The older I get, the less I tolerate cold weather. I don't know what it is, but I foresee a move to Florida in a few decades. However, there are unique gifts to be received during this time of year, so I always try to mark the (shortest) day in one way or another.

Early last night I walked out onto the back porch while my dear family continued to chat and laugh inside and just allowed myself to be in the cold for awhile. I know cold is a relative term, considering that it's relatively warm in East Texas for the first couple of winter days.

Usually, the winter solstice is mentioned in passing or you may have noticed it on your calendar from time to time. But what is the winter solstice, exactly?
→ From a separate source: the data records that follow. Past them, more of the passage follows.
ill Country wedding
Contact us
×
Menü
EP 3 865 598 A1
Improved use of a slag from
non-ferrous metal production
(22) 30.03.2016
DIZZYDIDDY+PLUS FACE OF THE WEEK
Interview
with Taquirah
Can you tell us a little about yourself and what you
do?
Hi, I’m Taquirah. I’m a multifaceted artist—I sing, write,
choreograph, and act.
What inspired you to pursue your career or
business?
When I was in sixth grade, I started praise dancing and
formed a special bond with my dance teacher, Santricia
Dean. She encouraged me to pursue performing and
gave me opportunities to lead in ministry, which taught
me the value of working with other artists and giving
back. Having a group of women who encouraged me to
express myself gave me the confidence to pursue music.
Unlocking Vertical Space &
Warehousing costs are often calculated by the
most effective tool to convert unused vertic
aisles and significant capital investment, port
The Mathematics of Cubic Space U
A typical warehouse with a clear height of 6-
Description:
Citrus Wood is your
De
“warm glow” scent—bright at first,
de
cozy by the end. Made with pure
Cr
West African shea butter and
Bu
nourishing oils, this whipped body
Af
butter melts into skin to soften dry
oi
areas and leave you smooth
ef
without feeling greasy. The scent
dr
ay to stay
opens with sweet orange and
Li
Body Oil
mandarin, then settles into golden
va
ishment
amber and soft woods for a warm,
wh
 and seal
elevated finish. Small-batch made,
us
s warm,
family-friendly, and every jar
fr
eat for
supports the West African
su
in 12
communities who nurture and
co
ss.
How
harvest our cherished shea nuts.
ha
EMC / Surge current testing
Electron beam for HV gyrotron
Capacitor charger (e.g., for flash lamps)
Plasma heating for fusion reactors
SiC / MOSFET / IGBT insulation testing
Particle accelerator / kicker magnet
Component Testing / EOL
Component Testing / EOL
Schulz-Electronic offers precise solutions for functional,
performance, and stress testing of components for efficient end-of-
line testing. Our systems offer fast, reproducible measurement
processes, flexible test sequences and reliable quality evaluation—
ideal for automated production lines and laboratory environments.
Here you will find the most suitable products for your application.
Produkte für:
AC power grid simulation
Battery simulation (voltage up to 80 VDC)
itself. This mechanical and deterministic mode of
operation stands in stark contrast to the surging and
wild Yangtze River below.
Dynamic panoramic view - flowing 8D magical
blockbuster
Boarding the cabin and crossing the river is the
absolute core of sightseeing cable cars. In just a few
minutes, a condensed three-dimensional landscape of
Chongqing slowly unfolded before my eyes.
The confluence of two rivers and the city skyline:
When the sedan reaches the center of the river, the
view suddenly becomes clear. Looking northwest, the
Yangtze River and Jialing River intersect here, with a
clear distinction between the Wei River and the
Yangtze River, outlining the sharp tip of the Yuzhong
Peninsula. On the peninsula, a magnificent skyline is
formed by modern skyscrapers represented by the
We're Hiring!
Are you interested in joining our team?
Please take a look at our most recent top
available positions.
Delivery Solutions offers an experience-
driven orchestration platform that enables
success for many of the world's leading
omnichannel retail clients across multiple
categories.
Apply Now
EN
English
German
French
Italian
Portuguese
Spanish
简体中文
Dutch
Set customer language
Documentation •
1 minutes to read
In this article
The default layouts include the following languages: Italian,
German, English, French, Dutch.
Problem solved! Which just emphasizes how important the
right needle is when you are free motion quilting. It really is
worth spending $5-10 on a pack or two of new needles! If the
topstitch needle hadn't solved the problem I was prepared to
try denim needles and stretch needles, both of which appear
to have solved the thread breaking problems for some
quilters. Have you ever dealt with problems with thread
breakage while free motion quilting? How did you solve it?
Technically speaking, Wikipedia defines the winter solstice as "the day with the shortest period of daylight and longest night of the year, when the sun is at its lowest daily maximum elevation in the sky. At the pole, there is continuous darkness or twilight around the winter solstice."

The winter solstice has been celebrated in many ways for millennia--across many cultures at different times. You may have also heard it referred to as Yule, which we still sing about in some of our Christmas carols. Some of our Christmas traditions, such as "boughs of holly," Christmas trees, and that playful sprig of mistletoe we hang over our doorways, were also a part of winter solstice celebrations of long ago.

There's something special about this crisp season. Now, this is Texas, and though we aren't typically socked in with miles of snow and ice, we definitely get our cold winter days and nights. It's during this season that we turn inward, gather with loved ones, and take a break from the frantic pace of the rest of the year--well, once we've finished our holiday shopping and cooking, that is. There's a certain warmth that can only be experienced in contrast to the outside chill. It reminds us to take a breath, get cozy, focus on loved ones, celebrate faith and family, and reflect on the new year.

And of course, it heralds the arrival of Christmas in just a few days--wishing you and yours a very merry one.